With AI handling code generation, the primary bottleneck in software development has moved upstream. The challenge is no longer how to build, but what to build. Because LLMs are optimized to provide the most common, average answer, they cannot replace the human capacity to read a room, identify unique business problems, and avoid the "faster horse" trap. In a recent internal hackathon, 17 out of 21 agent ideas were abandoned because they lacked clear business value or data access, proving that technical feasibility is no longer the primary hurdle.
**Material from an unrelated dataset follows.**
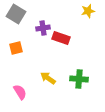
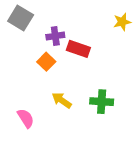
yellow star: (88, 11) -> (122, 22), moved
orange square: (16, 48) -> (46, 62), moved, turned -32

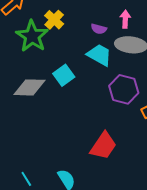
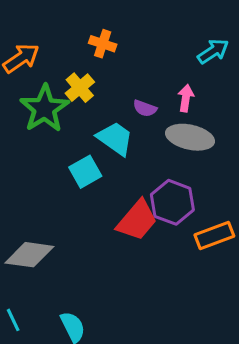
cyan trapezoid: (99, 55) -> (115, 139), moved
gray diamond: (29, 87) -> (29, 255), moved
red trapezoid: (103, 146) -> (137, 220), moved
The Analyst Toolkit for AI Engineering

To move from demo-ware to production-grade agents, engineers must adopt traditional product management frameworks. These tools provide the context necessary for LLMs to generate high-quality, relevant outputs:

  • Story Mapping: Use this to capture the process backbone. By mapping user activities (e.g., contact, triage, resolve, close), you can define a clear MVP and organize the backlog. AI excels at processing structured user stories (Persona + Need + Why), so providing this structure leads to more coherent system specifications.
  • The 4-Question Value Framework: Before building, answer these four questions to validate the agent's purpose:
    1. Whose problem is this?
    2. What does winning look like?
    3. What would cause the user to refuse the tool?
    4. What specific decision does this change?
  • VAD Thinking Path (Value, Architecture, Design): Always start by defining the value, then map the supporting process/architecture, and only then proceed to design. This ensures the system is built to support a specific outcome rather than just showcasing a feature.

Redefining Success Metrics

Shipping features is no longer a proxy for progress. To avoid the "demo trap" where systems are built but never used, teams should shift their KPIs:

  • Stop measuring: Number of features shipped or time spent on site.
  • Start measuring: Number of features used more than twice.

By involving subject matter experts in the decision-making process and performing mapping sessions before writing a single prompt, teams can ensure they are building solutions that solve real problems rather than just automating existing inefficiencies.